Parole indubbiamente ironiche, per qualcuno taglienti, magari poco eleganti, ma che facevano riferimento ad un episodio avvenuto giorni prima a Trieste, sulla cui effettiva veridicità non è dato ulteriormente sapere, ma la cui “ripetitività” in certi momenti che coincidono con il dibattito politico e/o con le campagne elettorali è addirittura imbarazzante (e noi conosciamo bene quale e quanta propaganda riesca a fare il mainstream allineato al riguardo)
Nulla quaestio poi sull’uso della vasellina, lubrificante che ha un’infinità di applicazioni e che – di certo – non è sconosciuto neppure alla comunità LGBT.
Nel citarla voleva forse intendere qualcosa di più diretto verso qualcuno?
Può essere, ma di certo si tratta di una sostanza che, benché oggi sostituita da prodotti più “commerciali” e “specifici”, è comunque di larghissimo impiego per facilitare rapporti sessuali, specie quelli d’un certo tipo, dunque non rappresentativa di alcuni esclusivi gusti e neppure assimilabile ad una categoria di persone che si vuol necessariamente classificare e discriminare.
Ma veniamo ora alla parte più “scabrosa” di questo “criminale” post:
“Grande solidarietà da parte di tutte le forze politiche ma ricordiamoci che in più di un terzo dei paesi al mondo non esiste il problema omofobia perché per i gay c’è il carcere o la pena di morte. Noi avevamo il rogo un tempo, mentre in Russia c’è la legge anti–gay come in tutto l’Est e per questo loro non accolgono palestrati che fuggono da paesi omofobi”.
Dunque? Non è forse vero che nella parte più “cattiva” e “retrograda” del mondo (si perché noi siamo sempre in quella giusta) l’omosessualità e tutte le altre inclinazioni sessuali sul genere sono condannate per legge?
È forse già vietato riferirsi e pubblicare fatti e questioni che riguardano i Paesi islamici e la Russia “omofoba” di Putin?
Non è forse vero che storicamente, anche in Italia, è comunque esistita una brutale repressione degli stessi, come per altre categorie di persone che di certo non meritavano di essere arse vive?

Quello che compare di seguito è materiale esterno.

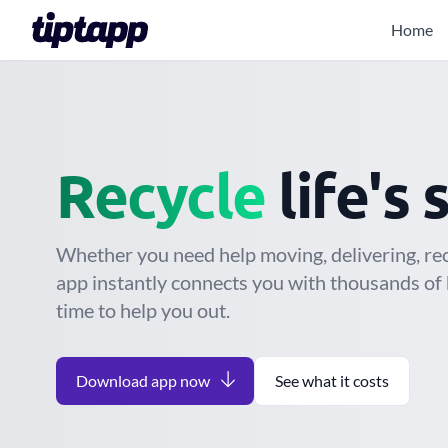
Home
Mov
Give away
life'
Whether you need help moving, delivering, recy
app instantly connects you with thousands of 
time to help you out.
Download app now
See what it costs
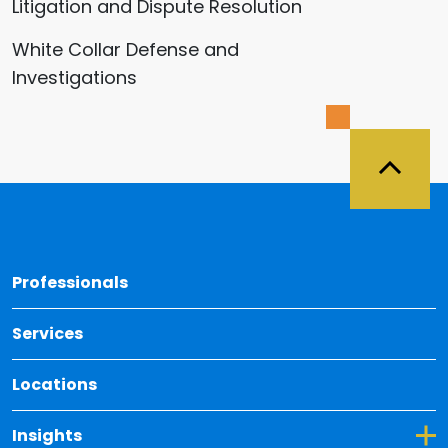
Litigation and Dispute Resolution
White Collar Defense and
Investigations
Back 
Professionals
Services
Locations
Toggle Dropdown for Insights
Insights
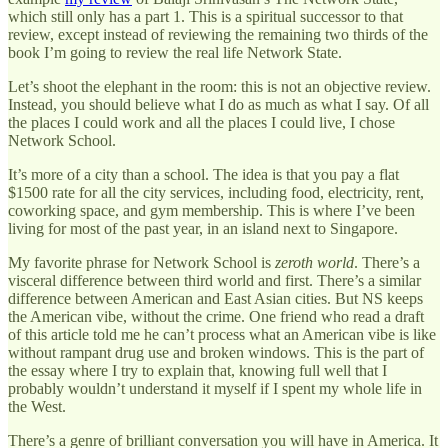
which still only has a part 1. This is a spiritual successor to that
review, except instead of reviewing the remaining two thirds of the
book I’m going to review the real life Network State.
Let’s shoot the elephant in the room: this is not an objective review.
Instead, you should believe what I do as much as what I say. Of all
the places I could work and all the places I could live, I chose
Network School.
It’s more of a city than a school. The idea is that you pay a flat
$1500 rate for all the city services, including food, electricity, rent,
coworking space, and gym membership. This is where I’ve been
living for most of the past year, in an island next to Singapore.
My favorite phrase for Network School is
zeroth world
. There’s a
visceral difference between third world and first. There’s a similar
difference between American and East Asian cities. But NS keeps
the American vibe, without the crime. One friend who read a draft
of this article told me he can’t process what an American vibe is like
without rampant drug use and broken windows. This is the part of
the essay where I try to explain that, knowing full well that I
probably wouldn’t understand it myself if I spent my whole life in
the West.
There’s a genre of brilliant conversation you will have in America. It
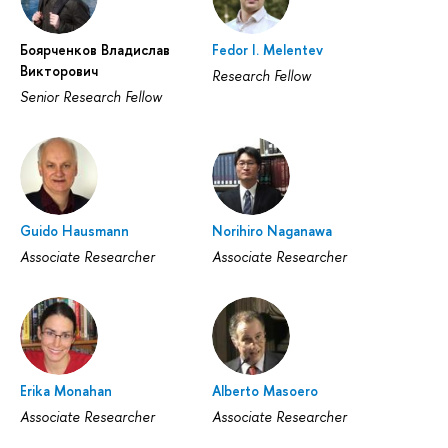
Боярченков Владислав
Fedor I. Melentev
Викторович
Research Fellow
Senior Research Fellow
Guido Hausmann
Norihiro Naganawa
Associate Researcher
Associate Researcher
Erika Monahan
Alberto Masoero
Associate Researcher
Associate Researcher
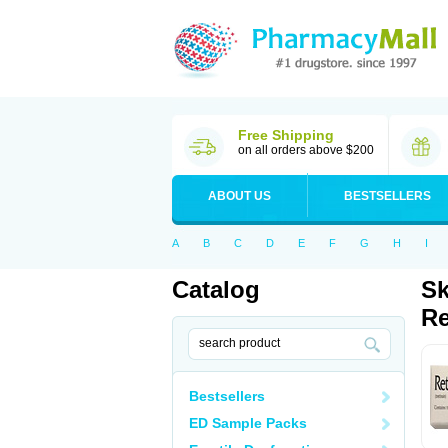
Free Shipping
on all orders above $200
ABOUT US
BESTSELLERS
A
B
C
D
E
F
G
H
I
Catalog
Sk
Re
Bestsellers
ED Sample Packs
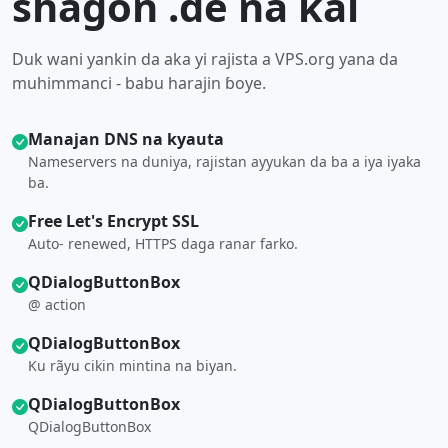
shagon .de na kai
Duk wani yankin da aka yi rajista a VPS.org yana da
muhimmanci - babu harajin ɓoye.
Manajan DNS na kyauta
Nameservers na duniya, rajistan ayyukan da ba a iya iyaka
ba.
Free Let's Encrypt SSL
Auto- renewed, HTTPS daga ranar farko.
QDialogButtonBox
@ action
QDialogButtonBox
Ku rãyu cikin mintina na biyan.
QDialogButtonBox
QDialogButtonBox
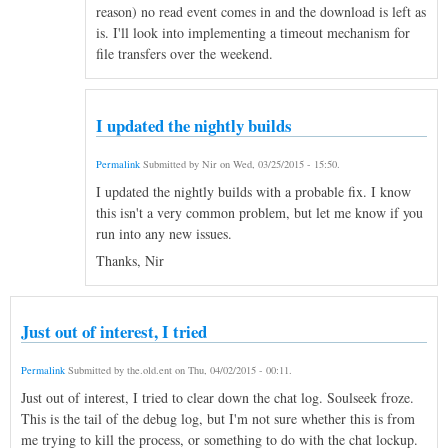
reason) no read event comes in and the download is left as
is. I'll look into implementing a timeout mechanism for
file transfers over the weekend.
I updated the nightly builds
Permalink
Submitted by
Nir
on
Wed, 03/25/2015 - 15:50
.
I updated the nightly builds with a probable fix. I know
this isn't a very common problem, but let me know if you
run into any new issues.
Thanks, Nir
Just out of interest, I tried
Permalink
Submitted by
the.old.ent
on
Thu, 04/02/2015 - 00:11
.
Just out of interest, I tried to clear down the chat log. Soulseek froze.
This is the tail of the debug log, but I'm not sure whether this is from
me trying to kill the process, or something to do with the chat lockup.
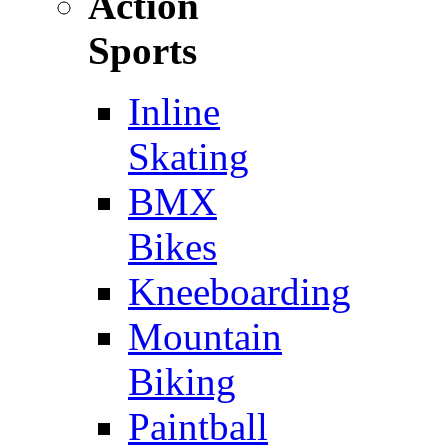
Action
Sports
Inline
Skating
BMX
Bikes
Kneeboarding
Mountain
Biking
Paintball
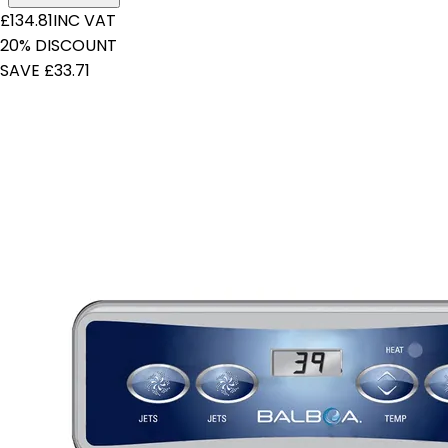
£134.81
INC VAT
20% DISCOUNT
SAVE £33.71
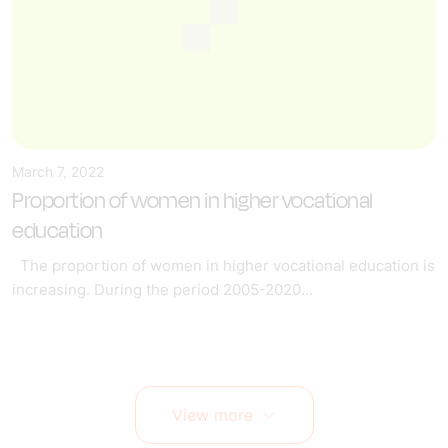
March 7, 2022
Proportion of women in higher vocational
education
The proportion of women in higher vocational education is
increasing. During the period 2005-2020...
View more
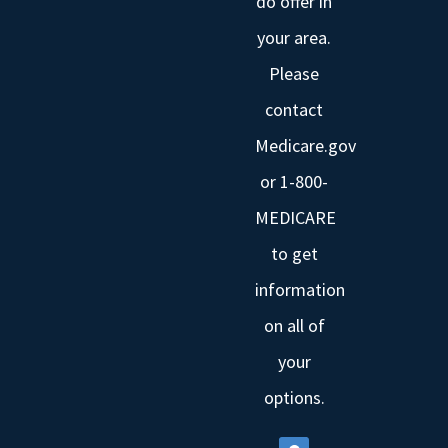
do offer in
your area.
Please
contact
Medicare.gov
or 1-800-
MEDICARE
to get
information
on all of
your
options.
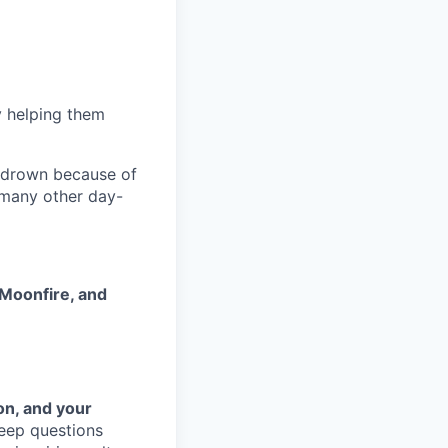
 helping them
 drown because of
 many other day-
Moonfire, and
on, and your
eep questions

Fa parte nella nostra storia tutto ciò, e benché si tratti di una storia riprovevole non può comunque essere cancellata e nemmeno cambiata, tantomeno dalle motivazioni ingiuste d’un ingiusto giudice, il quale sa benissimo che questa sua sentenza può essere facilmente impugnata ed anche ribaltata in appello ma, per intanto, procura una grana enorme all’imputato a cui peraltro si aggiunge un risarcimento da 15.000 euro, ovviamente da versare all’associazione dei diritti LGBT che lo ha trascinato in Tribunale e che ha addirittura avuto la sfacciataggine di costituirsi “parte civile”, questo con lo scontatissimo beneplacito di tale Organo giudicante e che sin dall’inizio faceva capire da quale parte sarebbe poi andato il “libero convincimento” del giudice.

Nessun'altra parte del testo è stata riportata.